High-throughput identification of MHC class I binding peptides using an ultradense peptide array

Data files (in the data subfolder):

Extensions: txt = tab separated file, tsv = tab separated file, csv = comma separated file, gz uses the gzip compression.

File Name

Description

Mamu_MHC_Class_1_SIV_Peptide_Intensities_From_Vendor.tsv.gz

Raw peptide data for the SIVMAC239 peptides as received from the vendor. 

Includes peptides from other virus strains as well. Includes MHC A001,A002, B002 and B017

GagCM9_TatSL8_Substitution_Array_From_Vendor.txt.gz Raw peptide data as received from the vendor for the maturation plot for MHC A001.  Includes substitution data for Gag CM9  and Tat SL8.
Mamu_MHC_Class_1_SIV_Peptide_metadata.tsv Look up table for Vendor to MHC Name translation and additional information about the samples
SIVMAC239_CORR_KEY.csv.gz SIV MAC239 probe sequence to Sequence ID, Virus Name,  Protein Name, and Position in the sequence
IC50_log2_binding_score.csv.gz

Manually Parsed table baed on the results of SIV_MHC_Peptide_Array_Ranking_Pipeline.ipynb and publicly available IC50 values

Used as an input for SIV_MHC_IC50_vs_Peptide_Array_ROC_Wilcoxin_Signed_Test.ipynb 

 

Code:

There are 3 scripts used to aggregate, plot and perform statistical tests on the data.  These scripts are in the CODE subfolder.

 

File name Description
SIV_MHC_Peptide_Array_Ranking_Pipeline.ipynb

This script transforms and aggregates raw peptide data by taking the log transform of the data, and the median value of replicate peptide values.  

Next, the sample columns are renamed from the vendor_naming convention to the corresponding MHC Name

Next, the data is merged with the corresponding key (to join the Probe Sequence to the Sequence data.

Finally the data is ranked based aggregated intensity value, grouped by the MHC Name

SIV_MHC_IC50_vs_Peptide_Array_ROC_Wilcoxin_Signed_Test.ipynb

This takes the aggregated data and performs the statistical tests. 

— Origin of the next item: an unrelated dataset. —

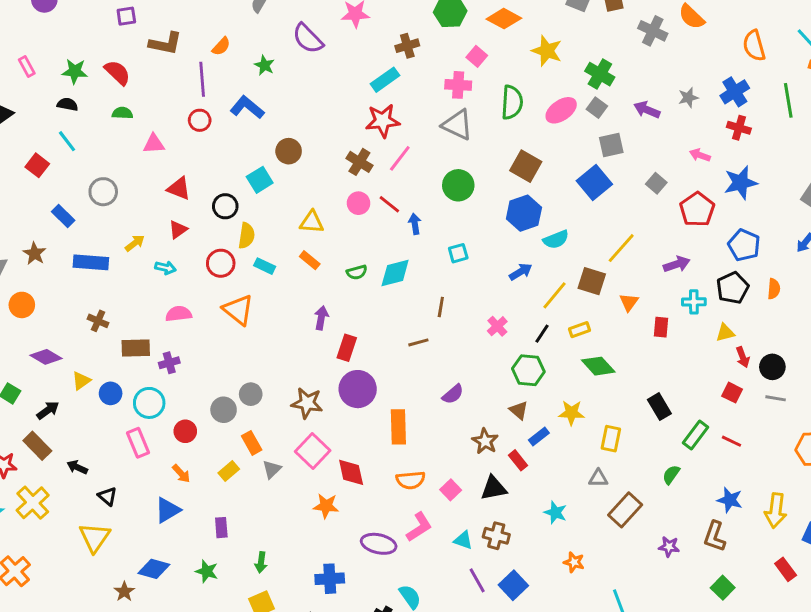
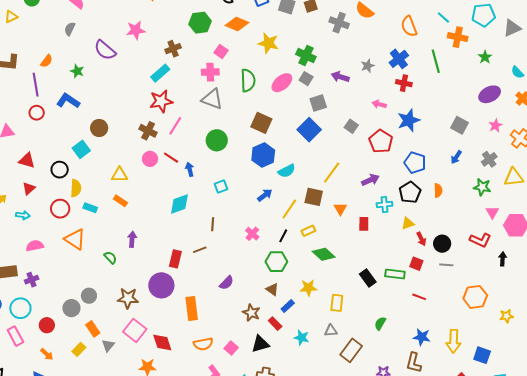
green semicircle: (357, 272) -> (110, 257), moved, turned -112
red rectangle: (347, 348) -> (175, 259), moved
green rectangle: (696, 435) -> (395, 274), moved, turned 66
cyan star: (555, 512) -> (302, 338), moved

This tests the data for normality and chooses the statistical test based on the inputs. 

The final pipeline used the non-parametric, unpaired Wilcoxon Rank-Sum test.

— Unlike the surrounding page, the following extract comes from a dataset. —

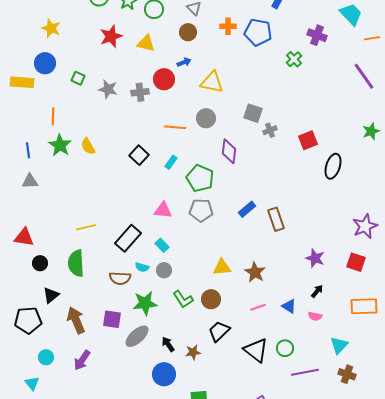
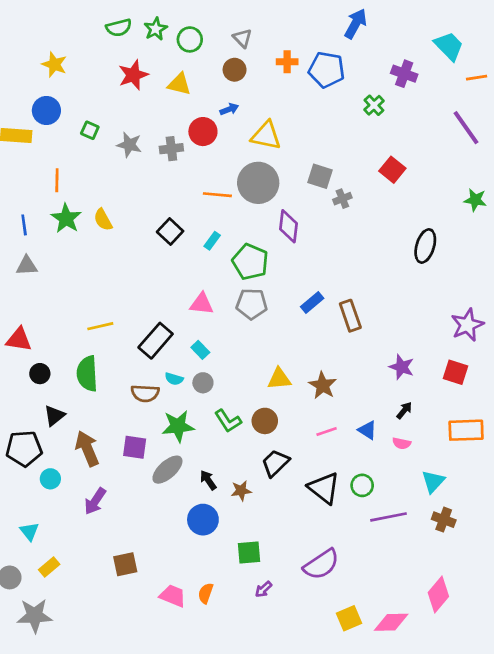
gray circle: (206, 118) -> (258, 183), size x1.6
green star: (371, 131) -> (475, 200), turned 30
red square: (308, 140) -> (392, 170), moved, turned -30
cyan circle: (46, 357) -> (50, 479), moved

Quantile-quantile plots, Histograms, and Box Plots are generated.

 GagCM9_TatSL8_Substitution_Analysis.ipynb

This script transforms and aggregates the raw peptide data as receive from the vendor to a form that is for suitable for statistical analysis and plotting.

The script performs the substitutions, based on the vendor's standard.  Finally line plots and heatmaps are generated of the data

 

System Requirements

  • The code has been written and tested on macOS and Linux-based operating systems. 
  • The code has not been tested on a Windows OS, and may require Windows OS specific modifications to run on a Windows OS
  • The code is compatible with google colab environment.
  • Though each system is different, the tested systems had at least dual-core processor, 8 GB RAM, and 10 GB free space .
  • The packages were installed using jupyter notebook !pip install.
  • The files were written in jupyter notebook using Python 3.6 environment and the following packages: scipy, numpy, pandas, matplotlib
  • Not all of the defined functions were used in the final pipeline.  
  • You will have to rearrange the folder paths to reflect the location on your file system.